The pendency of the over 250,000 IP applications remains a major challenge for the government. Although some positive initiatives were taken by recruiting 458 patent examiners and 100 trademark examiners, the particular step of contractual basis appointments cannot be considered a permanent solution. It is expected that IP offices should hire permanent technical manpower as much as possible so that in future pendency does not haunt prospective applicants.
Caught in the whirlpool of litigation triggered by public interest litigations (PILs) serving the social interest, High Court decisions serving the judicial interest, and executive dilemmas in implement court orders, the Intellectual Property Appellate Board (IPAB) was non-functional for a year following the departure of its chairman and a technical member last May. This was a setback to the appellate process as well as the revocation and rectification interests of IP stakeholders. The ministry has provided assurances in parliament that the necessary steps are being taken to fill existing vacancies in the IPAB and modernize and strengthen its infrastructure. The challenge for 2017 will be to make the IPAB fully functional.
In a welcome move, the government has formed a committee to look into anomalies in the computer related inventions (CRI) guidelines issued last year. The committee’s report is with government now and revised guidelines are expected to be published soon.

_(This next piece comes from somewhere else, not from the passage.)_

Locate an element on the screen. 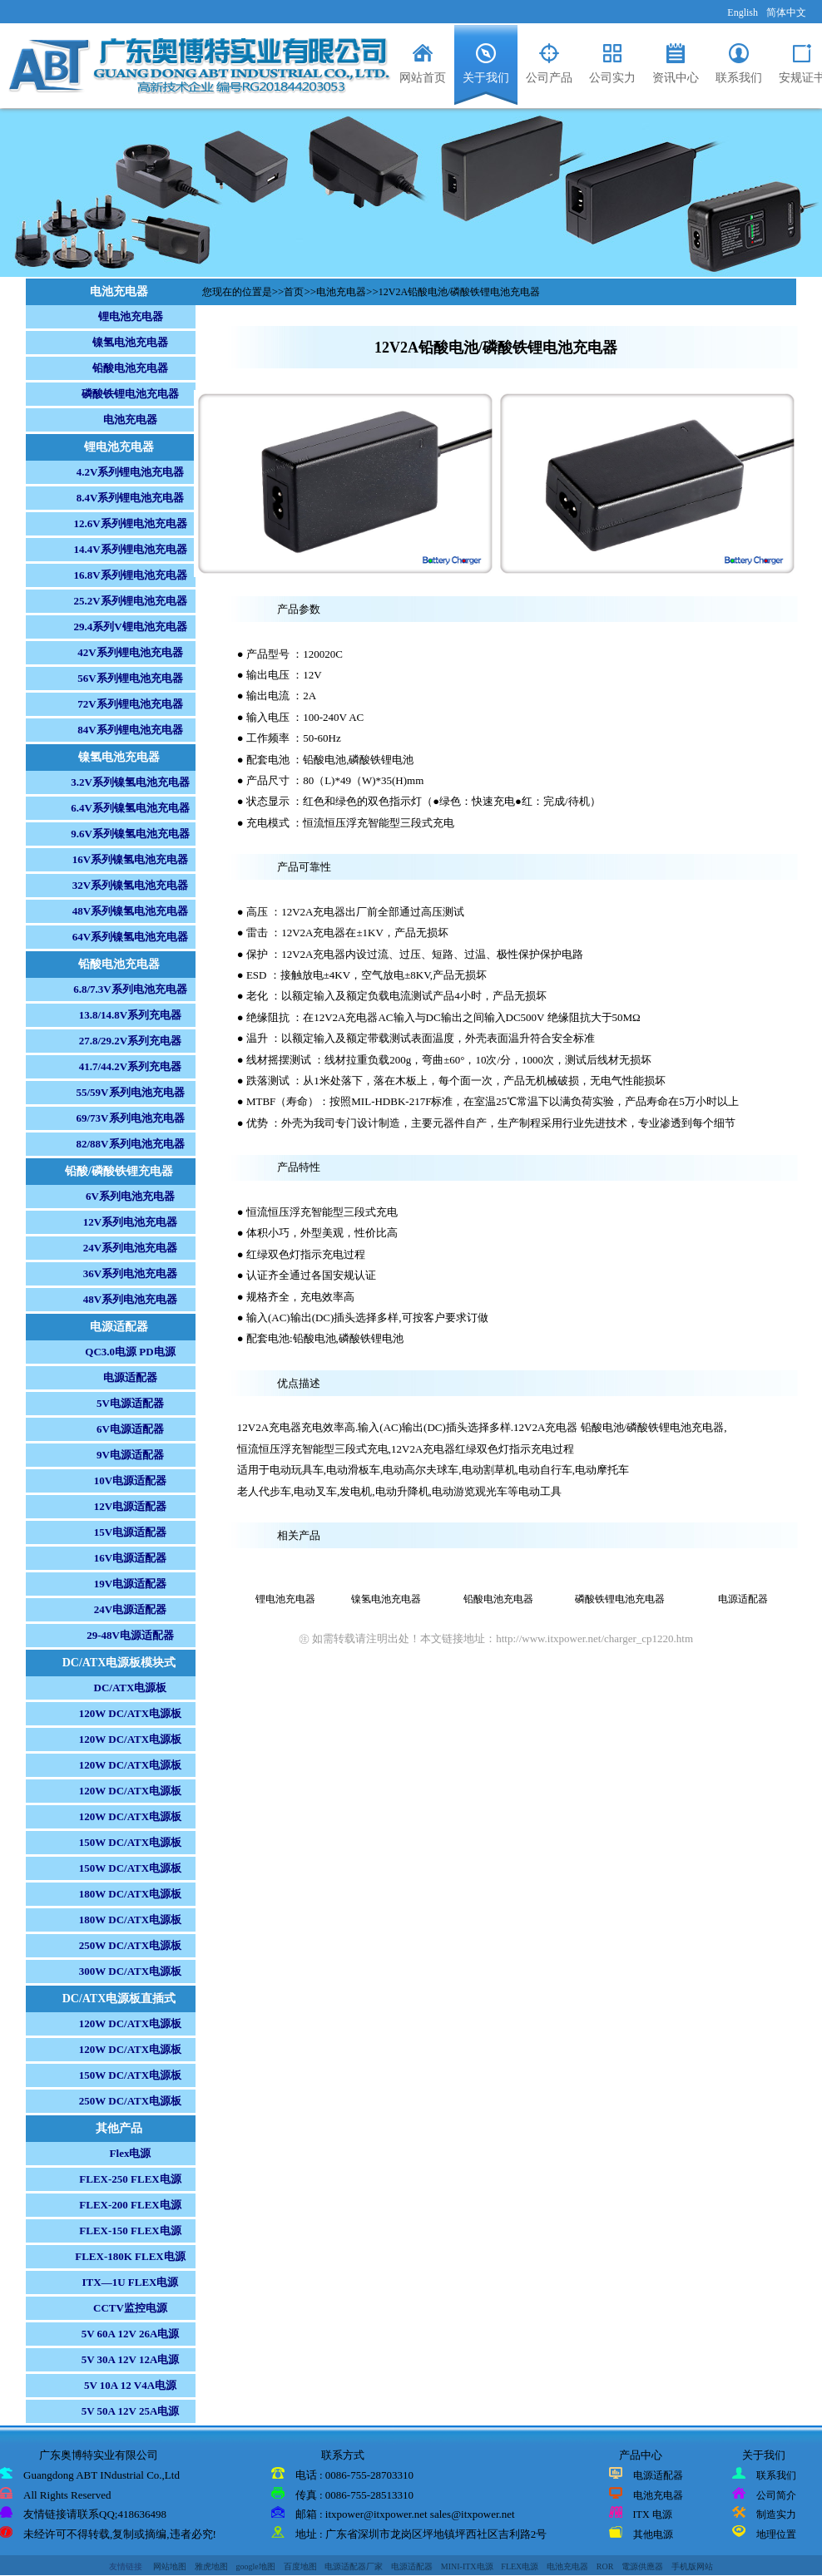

There were certain inconsistencies in the implementation of these guidelines within IP offices and it will be a challenge for the different IPO jurisdictions to complement each other and issue decisions that are consistent with provisions of the Patents Act.
Although government initiatives last year tried to address most of the shortcomings of IP registration and protection in India, certain obstacles prevail in the system, and some of the modifications which were bought with the motive of streamlining the process of IP registration have created confusion among stakeholders.

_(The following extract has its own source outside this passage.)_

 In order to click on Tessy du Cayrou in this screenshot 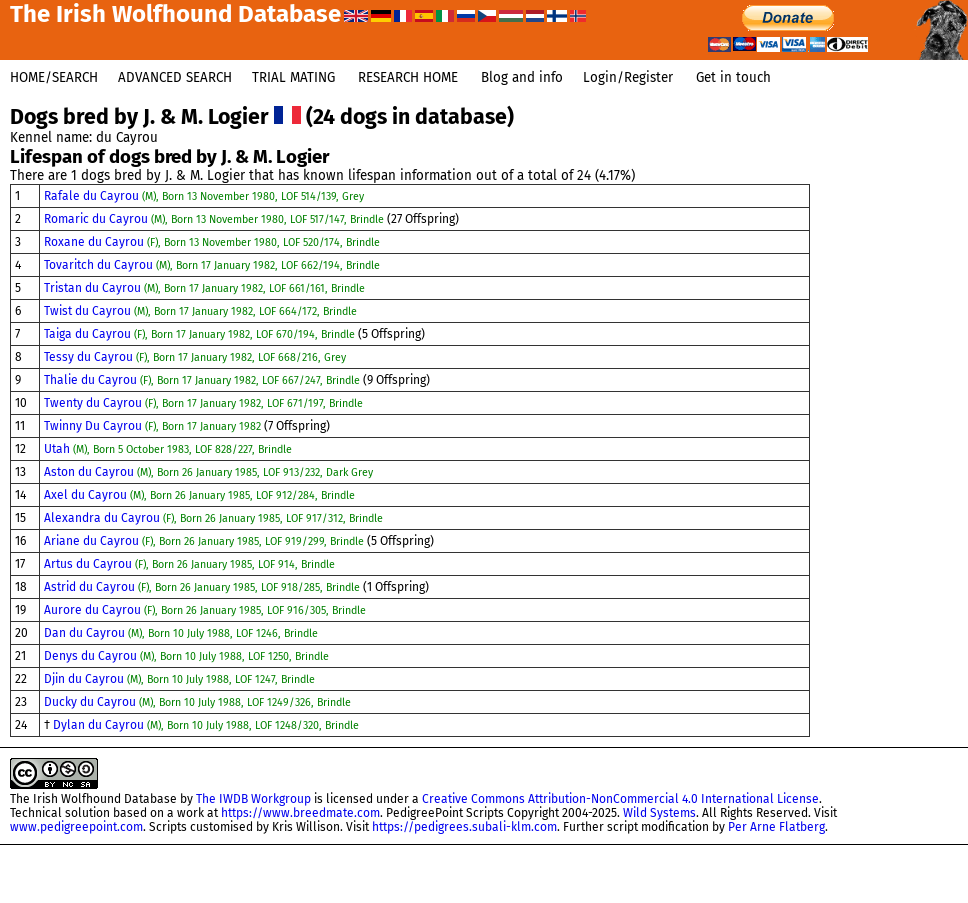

The Office of the Controller General of Patents, Designs and Trade Marks (CGPDTM) has tried to resolve these ambiguities by way of clarifications and assuring the timely resolution of problems faced by stakeholders in the normal course of practice, but it will be very challenging, even for the government, to act efficiently in such a diverse IP ecosystem. The initiatives of the government will continue to be on the radar of stakeholders for critical review.
The possibility of new opportunities and challenges are likely to arise in 2017, as modifications bought by the government in the name of IP reforms struggle for permanent status. So it is highly recommended that IP owners and stakeholders be sufficiently vigilant while opting for an IP strategy or initiating safety measures for an adequate IP protection.